La candidature qui divise
Le suspense devrait se maintenir jusqu’au 31 octobre, date fixée par le président de la Chambre pour la nouvelle séance d’élection présidentielle, sachant que le choix de cette date est, lui aussi, sujet à de nombreuses interprétations. Pour les sceptiques, il est l’indice que le climat positif au sujet de l’adoption par Saad Hariri de la candidature de M. Aoun est factice. Pourquoi fixer une date si lointaine, alors que, depuis deux ans, M. Berry annonce une séance parlementaire pour l’élection d’un président presque tous les 15 jours ou 3 semaines? En choisissant le 31 octobre, M. Berry neutralise aussi les autres dates choisies par M. Aoun pour recourir à la rue, notamment le 13 octobre. Enfin, à supposer que M. Hariri soit sincère dans ses «fuites» positives, comment pourra-t-il gérer l’opposition déclarée de Fouad Siniora et de certains députés à la candidature de M. Aoun?

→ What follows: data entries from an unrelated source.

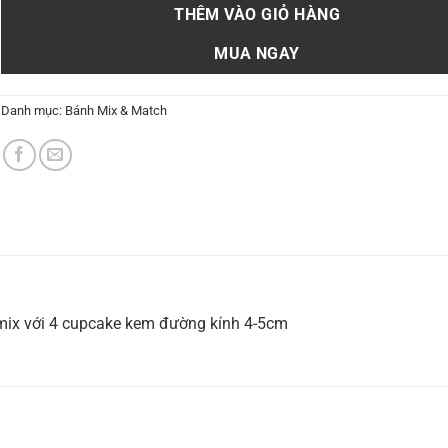
THÊM VÀO GIỎ HÀNG
MUA NGAY
Danh mục:
Bánh Mix & Match
mix với 4 cupcake kem đường kính 4-5cm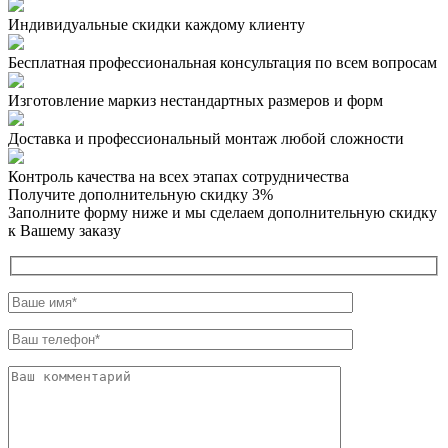
Индивидуальные скидки каждому клиенту
Бесплатная профессиональная консультация по всем вопросам
Изготовление маркиз нестандартных размеров и форм
Доставка и профессиональный монтаж любой сложности
Контроль качества на всех этапах сотрудничества
Получите дополнительную
скидку 3%
Заполните форму ниже и мы сделаем дополнительную скидку
к Вашему заказу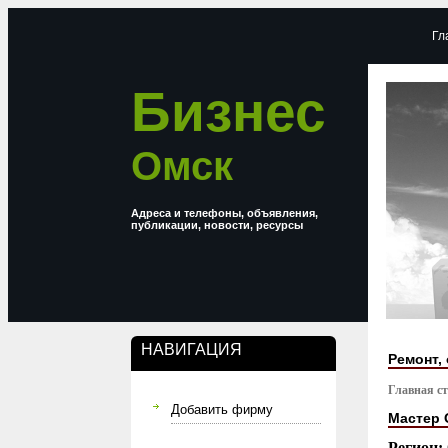
Гл
Бизнес
Омск
Адреса и телефоны, объявления,
публикации, новости, ресурсы
НАВИГАЦИЯ
Ремонт,
Главная с
Добавить фирму
Мастер 
Регион: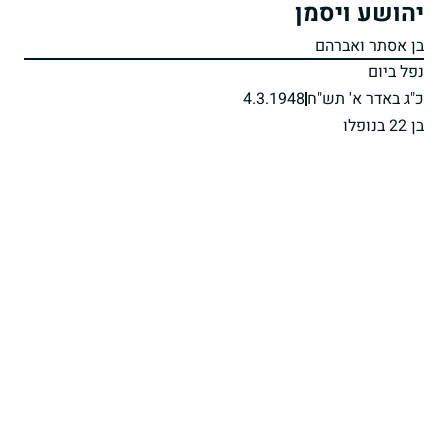
יהושע ויסמן
בן אסתר ואברהם
נפל ביום
כ"ג באדר א' תש"ח
4.3.1948
בן 22 בנופלו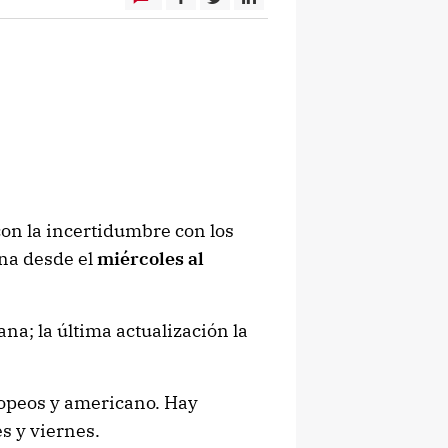
on la incertidumbre con los
na desde el
miércoles al
ana; la última actualización la
opeos y americano. Hay
s y viernes.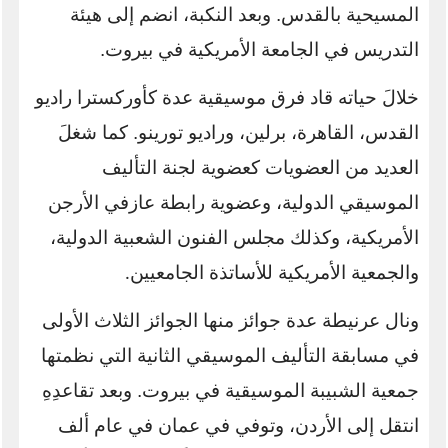
المسيحية بالقدس. وبعد النكبة، انضم إلى هيئة
التدريس في الجامعة الأمريكية في بيروت.
خلالَ حياته قاد فرق موسيقية عدة كأوركسترا راديو
القدس، القاهرة، برلين، وراديو تورينو. كما شغلَ
العديد من العضويات كعضوية لجنة التأليف
الموسيقي الدولية، وعضوية رابطة عازفي الأرجن
الأمريكية، وكذلك مجلس الفنون الشعبية الدولية،
والجمعية الأمريكية للأساتذة الجامعيين
.
ونال عرنيطة عدة جوائز منها الجوائز الثلاث الأولى
في مسابقة التأليف الموسيقي الثانية التي نظمتها
جمعية الشبيبة الموسيقية في بيروت. وبعد تقاعدِهِ
انتقل إلى الأردن، وتوفي في عمان في عام ألف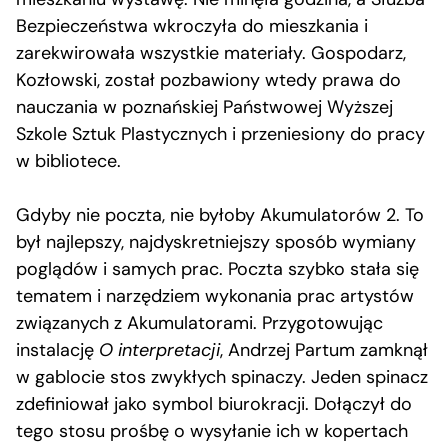
Bezpieczeństwa wkroczyła do mieszkania i
zarekwirowała wszystkie materiały. Gospodarz,
Kozłowski, został pozbawiony wtedy prawa do
nauczania w poznańskiej Państwowej Wyższej
Szkole Sztuk Plastycznych i przeniesiony do pracy
w bibliotece.
Gdyby nie poczta, nie byłoby Akumulatorów 2. To
był najlepszy, najdyskretniejszy sposób wymiany
poglądów i samych prac. Poczta szybko stała się
tematem i narzędziem wykonania prac artystów
związanych z Akumulatorami. Przygotowując
instalację
O interpretacji
, Andrzej Partum zamknął
w gablocie stos zwykłych spinaczy. Jeden spinacz
zdefiniował jako symbol biurokracji. Dołączył do
tego stosu prośbę o wysyłanie ich w kopertach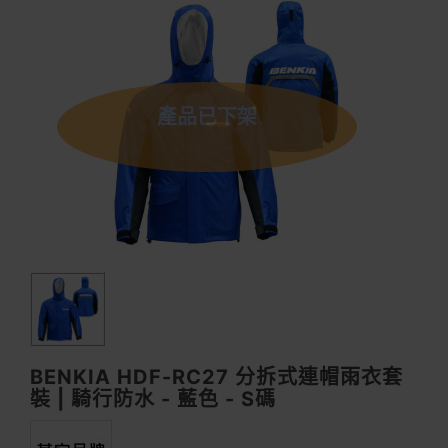
產品已下架
BENKIA HDF-RC27 分拆式連帽雨衣套
裝 | 騎行防水 - 藍色 - S碼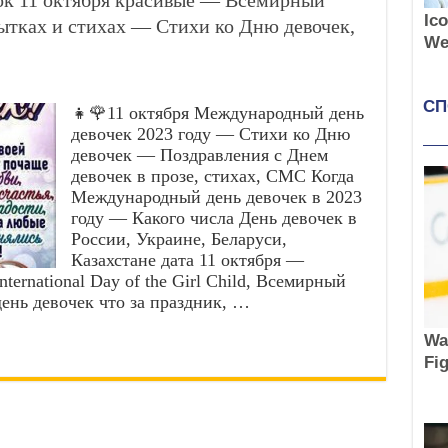
ок 11 октября красивые — Всемирный
тках и стихах — Стихи ко Дню девочек,
👧🌹11 октября Международный день
девочек 2023 году — Стихи ко Дню
девочек — Поздравления с Днем
девочек в прозе, стихах, СМС Когда
Международный день девочек в 2023
году — Какого числа День девочек в
России, Украине, Беларуси,
Казахстане дата 11 октября —
ernational Day of the Girl Child, Всемирный
ень девочек что за праздник, …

Le dernier argument des sceptiques est qu’on voit mal comment le Liban vivrait un déblocage politique, alors que la situation régionale se complique et que la tension entre Riyad et Téhéran atteint son apogée?
Nader Hariri aurait transmis au Hezbollah la décision de Saad Hariri (dont il est le chef de cabinet) d’adopter la candidature Aoun à la présidence, allant jusqu’à préciser que le chef du CDF ne veut plus attendre une réponse saoudienne. Les sources proches de l’ex-Premier ministre laissent entendre que l’homme est coincé, sa crédibilité et son leadership étant en jeu, alors que les autorités saoudiennes ont désormais d’autres priorités que le Liban. Dans une visite, dite de courtoisie, au chef des Marada, Sleiman Frangié, Saad Hariri aurait affirmé être dans un pétrin et qu’il chercherait les moyens d’en sortir, ajoutant que le pays ne peut plus continuer ainsi, menacé par une paralysie institutionnelle totale, avec toutes les menaces sécuritaires et la crise économique. Ce n’est certes pas une adoption claire de la candidature de M. Aoun, mais cela pourrait bien en être le prélude. Les éléments seraient donc en train de se mettre en place pour ouvrir la route de Baabda devant le général Aoun, mais il reste encore à trouver le scénario, avec l’aide du président de la Chambre, le meilleur réalisateur de scénarios complexes. Mais pour obtenir sa coopération, il est impératif de rétablir les ponts entre lui et M. Aoun. C’est ce à quoi s’emploient de nombreux médiateurs. M. Berry a évoqué la possibilité d’avancer la date de la séance d’élection présidentielle si un accord est conclu. Sachant que le Parlement doit se réunir, dans le cadre de l’ouverture d’une session ordinaire à partir du 15 octobre pour (ré)élire un président et le bureau de la Chambre.
Depuis deux ans, c’est la première fois que le Liban semble aussi proche d’une sortie de crise présidentielle, le désintérêt saoudien et le contexte interne rendant la conclusion d’un accord possible. Mais les inconnues demeurent nombreuses et, au Liban, chaque camp souhaite avoir une récompense. Les enjeux sont ouverts, à chacun de présenter sa shopping list.